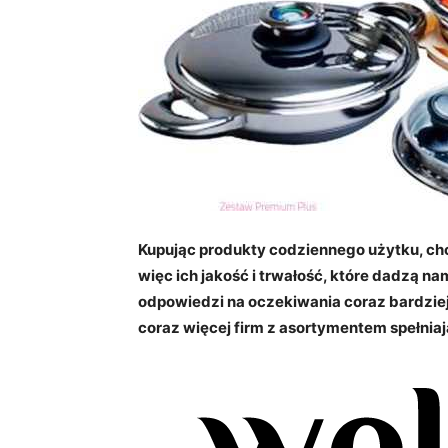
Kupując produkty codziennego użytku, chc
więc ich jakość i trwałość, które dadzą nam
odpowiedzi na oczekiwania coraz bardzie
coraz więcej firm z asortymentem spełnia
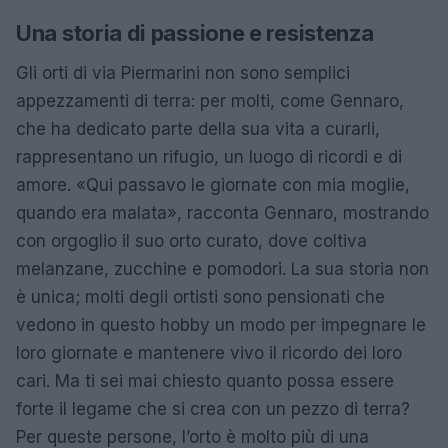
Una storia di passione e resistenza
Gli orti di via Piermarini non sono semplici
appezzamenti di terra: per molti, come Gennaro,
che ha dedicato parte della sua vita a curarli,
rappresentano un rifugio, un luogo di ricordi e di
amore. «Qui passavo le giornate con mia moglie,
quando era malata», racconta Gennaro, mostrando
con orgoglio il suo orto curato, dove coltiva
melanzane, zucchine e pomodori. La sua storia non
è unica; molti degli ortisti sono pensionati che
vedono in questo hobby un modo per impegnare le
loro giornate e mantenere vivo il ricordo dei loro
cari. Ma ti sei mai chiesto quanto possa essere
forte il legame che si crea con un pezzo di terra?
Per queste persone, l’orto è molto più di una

===============

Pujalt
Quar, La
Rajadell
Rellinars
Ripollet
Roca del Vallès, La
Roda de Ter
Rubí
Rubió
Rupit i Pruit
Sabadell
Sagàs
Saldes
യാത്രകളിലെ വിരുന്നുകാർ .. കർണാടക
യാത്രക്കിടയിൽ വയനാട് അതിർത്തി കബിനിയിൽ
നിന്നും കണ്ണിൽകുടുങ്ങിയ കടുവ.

===============

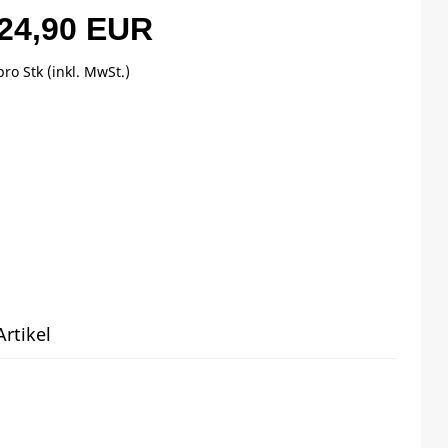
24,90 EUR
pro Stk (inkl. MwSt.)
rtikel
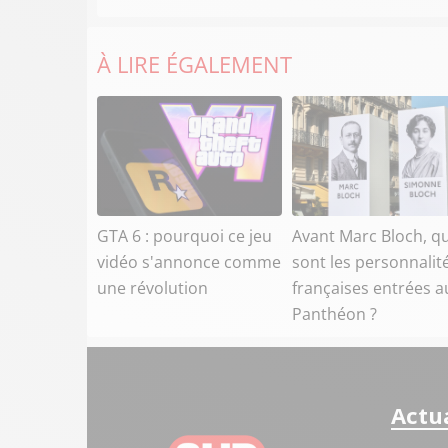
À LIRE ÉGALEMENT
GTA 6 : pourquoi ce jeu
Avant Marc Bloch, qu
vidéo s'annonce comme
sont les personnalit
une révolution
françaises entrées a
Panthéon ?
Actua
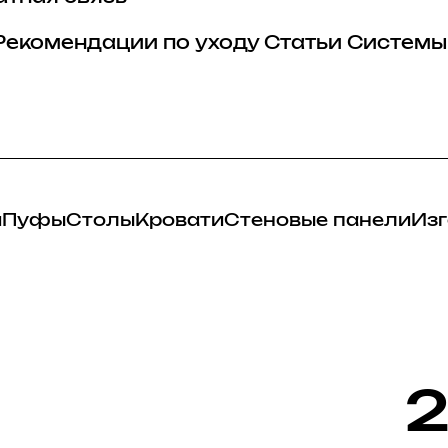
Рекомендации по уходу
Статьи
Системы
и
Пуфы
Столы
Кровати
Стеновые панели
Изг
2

===============

> [Instructions to follow]:
Look for the word "storia" in the listing above, and copy every line where you find it.

> [Reply to the task]:
Una storia di passione e resistenza
melanzane, zucchine e pomodori. La sua storia non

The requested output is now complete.